From this insight flows a matrix of priorities - reformulated recipes, stronger in-store presence, greater value in a cost-squeezed economy - and a sharper understanding of audience: families who need reassurance; older, active consumers who want to live longer and better; and younger consumers whose definition of breakfast increasingly stretches into snacking. Meanwhile, snacking itself is becoming central to cereal’s future.

“There’s a huge appetite for cereal as a snack,” she notes. Collaborations across categories, she hints, may soon follow.

Backing the bird

‘Cornelius’ started with a strategic realisation: the Kellogg masterbrand was vastly underleveraged and, at the same time, Kellanova could not support all 17 of its cereal brands meaningfully. It needed a centre of gravity.

The team made the decision to concentrate on ‘Cornelius,’ the iconic, previously two-dimensional, rooster from the Corn Flakes box. This was despite the fact that most people didn’t even know his name, Carkner admits.

But once creatives met him - literally, in costume during briefing - he swiftly took on a role big enough to carry the platform.

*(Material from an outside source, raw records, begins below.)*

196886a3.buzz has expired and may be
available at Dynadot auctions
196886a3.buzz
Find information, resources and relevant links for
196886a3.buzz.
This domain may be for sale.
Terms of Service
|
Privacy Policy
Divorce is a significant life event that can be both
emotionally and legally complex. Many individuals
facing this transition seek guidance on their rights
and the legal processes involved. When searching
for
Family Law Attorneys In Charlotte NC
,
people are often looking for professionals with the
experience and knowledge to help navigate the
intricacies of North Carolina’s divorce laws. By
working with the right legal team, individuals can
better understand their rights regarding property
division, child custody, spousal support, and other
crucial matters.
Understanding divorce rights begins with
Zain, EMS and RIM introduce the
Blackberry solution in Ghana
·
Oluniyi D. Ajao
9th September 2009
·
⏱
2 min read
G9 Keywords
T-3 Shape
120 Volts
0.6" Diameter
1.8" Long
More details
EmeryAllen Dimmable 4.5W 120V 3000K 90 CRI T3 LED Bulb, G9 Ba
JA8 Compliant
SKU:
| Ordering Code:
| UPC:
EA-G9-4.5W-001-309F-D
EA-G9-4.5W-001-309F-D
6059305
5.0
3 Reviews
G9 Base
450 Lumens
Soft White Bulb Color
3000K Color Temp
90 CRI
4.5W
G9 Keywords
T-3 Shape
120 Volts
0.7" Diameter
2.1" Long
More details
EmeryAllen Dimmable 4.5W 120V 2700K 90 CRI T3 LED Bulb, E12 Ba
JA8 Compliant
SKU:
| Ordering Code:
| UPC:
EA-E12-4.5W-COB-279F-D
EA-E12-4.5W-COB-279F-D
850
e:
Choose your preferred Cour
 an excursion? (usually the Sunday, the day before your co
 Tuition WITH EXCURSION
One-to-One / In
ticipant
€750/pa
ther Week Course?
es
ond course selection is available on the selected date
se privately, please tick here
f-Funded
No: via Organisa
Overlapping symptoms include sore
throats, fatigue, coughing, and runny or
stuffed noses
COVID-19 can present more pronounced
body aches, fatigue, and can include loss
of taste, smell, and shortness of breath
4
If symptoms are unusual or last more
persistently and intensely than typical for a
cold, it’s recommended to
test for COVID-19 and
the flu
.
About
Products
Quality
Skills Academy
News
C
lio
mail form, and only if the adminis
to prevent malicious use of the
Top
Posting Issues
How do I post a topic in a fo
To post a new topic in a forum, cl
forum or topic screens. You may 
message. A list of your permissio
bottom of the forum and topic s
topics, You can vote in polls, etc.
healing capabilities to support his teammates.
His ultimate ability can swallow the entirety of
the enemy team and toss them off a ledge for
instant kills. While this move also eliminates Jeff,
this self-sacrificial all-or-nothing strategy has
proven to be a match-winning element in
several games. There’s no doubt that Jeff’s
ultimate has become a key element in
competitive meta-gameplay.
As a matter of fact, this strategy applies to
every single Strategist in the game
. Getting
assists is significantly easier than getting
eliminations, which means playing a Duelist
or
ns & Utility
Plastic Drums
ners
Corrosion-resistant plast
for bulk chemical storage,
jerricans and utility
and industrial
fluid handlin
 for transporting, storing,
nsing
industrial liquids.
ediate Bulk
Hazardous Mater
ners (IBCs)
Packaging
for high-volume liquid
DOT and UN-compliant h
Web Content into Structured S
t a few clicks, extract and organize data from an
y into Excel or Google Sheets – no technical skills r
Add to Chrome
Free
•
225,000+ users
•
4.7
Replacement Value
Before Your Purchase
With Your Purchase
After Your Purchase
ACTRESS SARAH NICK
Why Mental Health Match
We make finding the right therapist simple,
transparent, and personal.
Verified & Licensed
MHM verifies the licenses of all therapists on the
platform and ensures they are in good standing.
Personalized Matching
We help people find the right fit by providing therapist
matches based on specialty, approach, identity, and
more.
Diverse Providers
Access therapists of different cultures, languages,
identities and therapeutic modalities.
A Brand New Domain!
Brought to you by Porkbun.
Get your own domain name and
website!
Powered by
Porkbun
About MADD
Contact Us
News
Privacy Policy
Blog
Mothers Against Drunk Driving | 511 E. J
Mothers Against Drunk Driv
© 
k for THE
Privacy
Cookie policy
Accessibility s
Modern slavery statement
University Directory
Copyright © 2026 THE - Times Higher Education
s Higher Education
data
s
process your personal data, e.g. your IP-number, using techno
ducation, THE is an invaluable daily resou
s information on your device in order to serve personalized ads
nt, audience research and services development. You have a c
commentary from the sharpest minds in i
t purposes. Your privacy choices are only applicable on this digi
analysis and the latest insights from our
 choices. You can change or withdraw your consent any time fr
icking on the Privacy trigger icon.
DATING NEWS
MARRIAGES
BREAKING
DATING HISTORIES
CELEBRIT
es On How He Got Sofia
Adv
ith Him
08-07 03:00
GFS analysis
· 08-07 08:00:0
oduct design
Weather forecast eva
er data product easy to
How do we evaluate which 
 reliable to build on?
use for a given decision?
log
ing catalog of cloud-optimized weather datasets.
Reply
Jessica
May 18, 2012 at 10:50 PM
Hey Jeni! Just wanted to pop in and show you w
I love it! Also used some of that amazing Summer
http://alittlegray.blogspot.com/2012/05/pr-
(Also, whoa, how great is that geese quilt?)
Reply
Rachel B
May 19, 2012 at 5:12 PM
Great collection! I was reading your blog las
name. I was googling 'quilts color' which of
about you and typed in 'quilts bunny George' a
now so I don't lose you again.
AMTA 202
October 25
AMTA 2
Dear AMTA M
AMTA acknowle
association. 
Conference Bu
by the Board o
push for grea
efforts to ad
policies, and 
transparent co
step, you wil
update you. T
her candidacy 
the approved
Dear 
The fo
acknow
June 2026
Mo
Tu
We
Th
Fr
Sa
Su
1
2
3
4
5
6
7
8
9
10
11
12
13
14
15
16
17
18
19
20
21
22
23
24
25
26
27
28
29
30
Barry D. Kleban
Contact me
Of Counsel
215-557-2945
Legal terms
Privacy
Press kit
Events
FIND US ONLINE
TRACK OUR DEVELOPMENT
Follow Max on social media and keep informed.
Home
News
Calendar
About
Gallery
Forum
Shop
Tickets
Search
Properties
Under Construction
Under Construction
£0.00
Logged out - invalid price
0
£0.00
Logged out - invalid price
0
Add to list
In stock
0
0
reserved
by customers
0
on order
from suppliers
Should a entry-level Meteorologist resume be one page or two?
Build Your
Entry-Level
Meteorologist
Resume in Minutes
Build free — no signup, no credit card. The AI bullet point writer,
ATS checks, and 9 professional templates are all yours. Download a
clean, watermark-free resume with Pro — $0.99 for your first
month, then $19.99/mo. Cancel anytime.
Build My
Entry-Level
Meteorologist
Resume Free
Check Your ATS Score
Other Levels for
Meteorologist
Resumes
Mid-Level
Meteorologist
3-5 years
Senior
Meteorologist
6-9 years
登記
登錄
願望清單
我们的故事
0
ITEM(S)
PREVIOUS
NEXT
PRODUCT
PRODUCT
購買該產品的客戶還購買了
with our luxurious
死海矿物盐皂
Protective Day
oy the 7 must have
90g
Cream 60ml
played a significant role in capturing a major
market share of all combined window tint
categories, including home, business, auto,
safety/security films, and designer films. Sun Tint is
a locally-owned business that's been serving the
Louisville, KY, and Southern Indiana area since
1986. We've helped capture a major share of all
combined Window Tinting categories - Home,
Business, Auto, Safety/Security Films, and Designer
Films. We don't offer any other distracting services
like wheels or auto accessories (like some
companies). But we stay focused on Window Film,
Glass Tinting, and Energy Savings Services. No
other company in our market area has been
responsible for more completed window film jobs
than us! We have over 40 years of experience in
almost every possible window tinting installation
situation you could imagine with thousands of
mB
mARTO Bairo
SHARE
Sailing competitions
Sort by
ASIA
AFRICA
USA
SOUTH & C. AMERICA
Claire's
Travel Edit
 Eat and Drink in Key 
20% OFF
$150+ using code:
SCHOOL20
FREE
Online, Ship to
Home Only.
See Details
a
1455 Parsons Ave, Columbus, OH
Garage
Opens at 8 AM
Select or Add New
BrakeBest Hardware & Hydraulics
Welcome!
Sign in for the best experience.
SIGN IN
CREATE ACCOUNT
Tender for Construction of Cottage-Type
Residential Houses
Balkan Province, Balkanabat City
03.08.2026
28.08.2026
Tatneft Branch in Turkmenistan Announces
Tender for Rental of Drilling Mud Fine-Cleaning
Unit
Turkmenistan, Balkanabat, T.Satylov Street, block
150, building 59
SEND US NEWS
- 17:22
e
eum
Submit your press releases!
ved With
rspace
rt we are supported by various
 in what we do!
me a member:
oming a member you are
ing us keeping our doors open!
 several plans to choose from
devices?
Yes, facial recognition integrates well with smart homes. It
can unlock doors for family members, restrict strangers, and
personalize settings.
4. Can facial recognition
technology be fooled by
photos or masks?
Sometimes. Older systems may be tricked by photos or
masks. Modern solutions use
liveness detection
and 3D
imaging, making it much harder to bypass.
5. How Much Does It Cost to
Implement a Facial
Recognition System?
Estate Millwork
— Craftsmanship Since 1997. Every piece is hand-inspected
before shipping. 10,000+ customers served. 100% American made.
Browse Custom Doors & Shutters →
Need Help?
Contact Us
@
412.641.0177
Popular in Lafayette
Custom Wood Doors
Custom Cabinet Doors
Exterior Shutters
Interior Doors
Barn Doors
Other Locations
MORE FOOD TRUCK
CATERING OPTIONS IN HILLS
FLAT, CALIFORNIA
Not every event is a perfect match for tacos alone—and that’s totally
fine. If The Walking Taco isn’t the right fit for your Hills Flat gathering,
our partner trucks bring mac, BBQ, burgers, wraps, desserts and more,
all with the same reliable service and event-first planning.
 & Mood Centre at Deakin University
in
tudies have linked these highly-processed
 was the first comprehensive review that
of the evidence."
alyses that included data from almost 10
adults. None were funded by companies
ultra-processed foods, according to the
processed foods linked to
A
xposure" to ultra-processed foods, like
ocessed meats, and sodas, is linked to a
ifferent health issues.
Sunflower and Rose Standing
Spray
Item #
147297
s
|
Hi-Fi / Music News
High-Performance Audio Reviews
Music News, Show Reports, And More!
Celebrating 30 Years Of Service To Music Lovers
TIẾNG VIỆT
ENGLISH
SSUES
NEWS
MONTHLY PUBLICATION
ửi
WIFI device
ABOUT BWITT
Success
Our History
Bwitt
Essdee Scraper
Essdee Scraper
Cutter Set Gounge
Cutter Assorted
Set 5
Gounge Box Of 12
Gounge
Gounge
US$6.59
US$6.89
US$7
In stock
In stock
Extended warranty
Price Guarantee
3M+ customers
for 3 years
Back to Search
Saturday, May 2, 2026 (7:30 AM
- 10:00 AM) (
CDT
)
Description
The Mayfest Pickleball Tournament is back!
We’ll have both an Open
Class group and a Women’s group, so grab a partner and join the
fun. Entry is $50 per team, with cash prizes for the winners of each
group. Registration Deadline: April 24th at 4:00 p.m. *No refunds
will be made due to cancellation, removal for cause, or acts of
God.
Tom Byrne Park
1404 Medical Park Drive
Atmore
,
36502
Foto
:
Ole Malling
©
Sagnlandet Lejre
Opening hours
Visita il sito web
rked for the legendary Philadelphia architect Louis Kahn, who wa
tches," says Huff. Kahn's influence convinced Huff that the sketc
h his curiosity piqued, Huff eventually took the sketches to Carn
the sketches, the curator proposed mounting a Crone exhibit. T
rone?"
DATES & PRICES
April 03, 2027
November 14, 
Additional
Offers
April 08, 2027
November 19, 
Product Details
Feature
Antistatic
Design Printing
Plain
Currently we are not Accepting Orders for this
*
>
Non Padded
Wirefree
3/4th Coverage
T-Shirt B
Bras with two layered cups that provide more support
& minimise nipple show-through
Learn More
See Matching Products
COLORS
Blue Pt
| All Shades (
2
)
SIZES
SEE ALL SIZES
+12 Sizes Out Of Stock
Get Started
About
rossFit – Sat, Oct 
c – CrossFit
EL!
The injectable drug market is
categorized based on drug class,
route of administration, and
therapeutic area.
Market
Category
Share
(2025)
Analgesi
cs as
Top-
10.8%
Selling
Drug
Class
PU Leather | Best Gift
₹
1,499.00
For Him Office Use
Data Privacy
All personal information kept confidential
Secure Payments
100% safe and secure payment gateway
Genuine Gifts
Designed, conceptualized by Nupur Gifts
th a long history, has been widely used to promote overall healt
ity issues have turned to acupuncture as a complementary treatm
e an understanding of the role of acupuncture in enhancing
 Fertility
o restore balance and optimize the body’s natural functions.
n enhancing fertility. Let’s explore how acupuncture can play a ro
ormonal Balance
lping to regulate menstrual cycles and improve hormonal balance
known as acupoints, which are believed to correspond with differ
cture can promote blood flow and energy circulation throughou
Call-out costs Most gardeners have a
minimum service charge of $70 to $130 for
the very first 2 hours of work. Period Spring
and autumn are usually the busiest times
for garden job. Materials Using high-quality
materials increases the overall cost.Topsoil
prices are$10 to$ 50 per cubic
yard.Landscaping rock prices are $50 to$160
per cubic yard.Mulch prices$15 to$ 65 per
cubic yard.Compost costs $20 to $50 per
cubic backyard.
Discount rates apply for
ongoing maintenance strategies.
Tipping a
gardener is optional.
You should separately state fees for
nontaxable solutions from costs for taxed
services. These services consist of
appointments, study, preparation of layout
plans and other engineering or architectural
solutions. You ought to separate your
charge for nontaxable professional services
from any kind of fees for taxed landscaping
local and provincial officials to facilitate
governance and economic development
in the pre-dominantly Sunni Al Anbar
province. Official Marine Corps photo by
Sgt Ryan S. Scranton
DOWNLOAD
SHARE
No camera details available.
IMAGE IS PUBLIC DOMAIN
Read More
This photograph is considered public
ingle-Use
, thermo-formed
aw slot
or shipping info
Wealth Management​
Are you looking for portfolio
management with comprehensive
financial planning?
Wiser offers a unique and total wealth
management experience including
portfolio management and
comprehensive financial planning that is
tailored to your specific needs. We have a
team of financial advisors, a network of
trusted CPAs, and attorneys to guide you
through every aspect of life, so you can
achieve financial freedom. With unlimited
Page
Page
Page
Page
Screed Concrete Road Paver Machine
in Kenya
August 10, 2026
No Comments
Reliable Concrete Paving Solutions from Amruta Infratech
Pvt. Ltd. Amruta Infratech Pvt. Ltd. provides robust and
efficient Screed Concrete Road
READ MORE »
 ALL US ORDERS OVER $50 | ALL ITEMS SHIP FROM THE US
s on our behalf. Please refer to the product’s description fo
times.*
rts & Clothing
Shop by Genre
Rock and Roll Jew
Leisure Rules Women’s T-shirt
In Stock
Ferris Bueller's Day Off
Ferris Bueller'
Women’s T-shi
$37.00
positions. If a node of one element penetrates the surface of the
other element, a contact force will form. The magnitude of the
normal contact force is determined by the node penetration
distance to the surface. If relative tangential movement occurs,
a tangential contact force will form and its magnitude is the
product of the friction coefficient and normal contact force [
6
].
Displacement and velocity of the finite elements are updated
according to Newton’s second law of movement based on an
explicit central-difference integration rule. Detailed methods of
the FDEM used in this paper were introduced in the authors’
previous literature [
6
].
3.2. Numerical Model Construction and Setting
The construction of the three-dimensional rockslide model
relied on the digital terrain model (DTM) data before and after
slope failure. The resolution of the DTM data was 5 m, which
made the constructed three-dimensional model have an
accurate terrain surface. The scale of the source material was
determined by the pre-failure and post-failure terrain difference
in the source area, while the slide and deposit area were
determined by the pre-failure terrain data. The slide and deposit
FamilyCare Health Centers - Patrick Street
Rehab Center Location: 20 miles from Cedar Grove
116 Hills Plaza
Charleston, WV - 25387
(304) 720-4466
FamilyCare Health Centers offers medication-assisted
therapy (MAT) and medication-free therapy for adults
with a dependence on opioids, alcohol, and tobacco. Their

His transformation from cardboard silhouette to charismatic 3D protagonist was swift.

Rather than leaning on AI, the work had a crafted, cinematic confidence that cut through. Cornelius now appears across social, in-store and PR, including a towering weathervane at the Wrexham factory - a symbol of renewed direction.

Similarly, the campaign’s standout “OG” out-of-home execution, born from the cropped Kellogg logo, signalled new confidence and coherence. “It felt bold. Brave. Our creative partners came to us proactively with it - they had skin in the game,” she says.

"'See You in the Morning' will be here to stay. It’s a promise as much as a platform.”

How creativity happens

Carkner has tight, simple criteria for effective marketers. “Curiosity, consumer closeness and a commercial lens,” she says. “That’s what unlocks creativity.”

But process matters. The best creativity happens under conditions of genuine trust - something she is insistent about cultivating with agencies. “It starts with shared ambition,” she says. “We all wanted career-defining work.”

Her creative inspirations are telling: enduring platforms with deep humanity - Dove ‘Real Beauty’, Heinz, Cadbury ‘Generosity’ - as well as Apple’s ability to turn purpose into product and behaviour. “That’s creativity transforming culture,” she says, approvingly. “That’s what inspires me.”

Carkner is relentlessly commercial - but just as motivated by building high-performing, fulfilled teams. “I love creating environments where people shine,” she says. “That’s where the best work comes from. Clients get the work they ask for.” The environment and partnership that she has built with the team at Leo is evidence, if needed, of this approach.

It’s not a threat - more a reminder of responsibility. Agency partnerships are treated as relationships, not transactions, with shared goals.

Built to Last

At a time when FMCG is being pulled between private-label pressure, cultural fragmentation, regulation and wavering trust, Carkner’s approach is a confident reaction to be distinctive; be culturally coherent; be commercially exacting; and bet big on what you believe in for the long-term.

Because for all the rooster theatrics, there is something wonderfully simple at the heart of Kellanova’s new dawn. See you in the morning, indeed.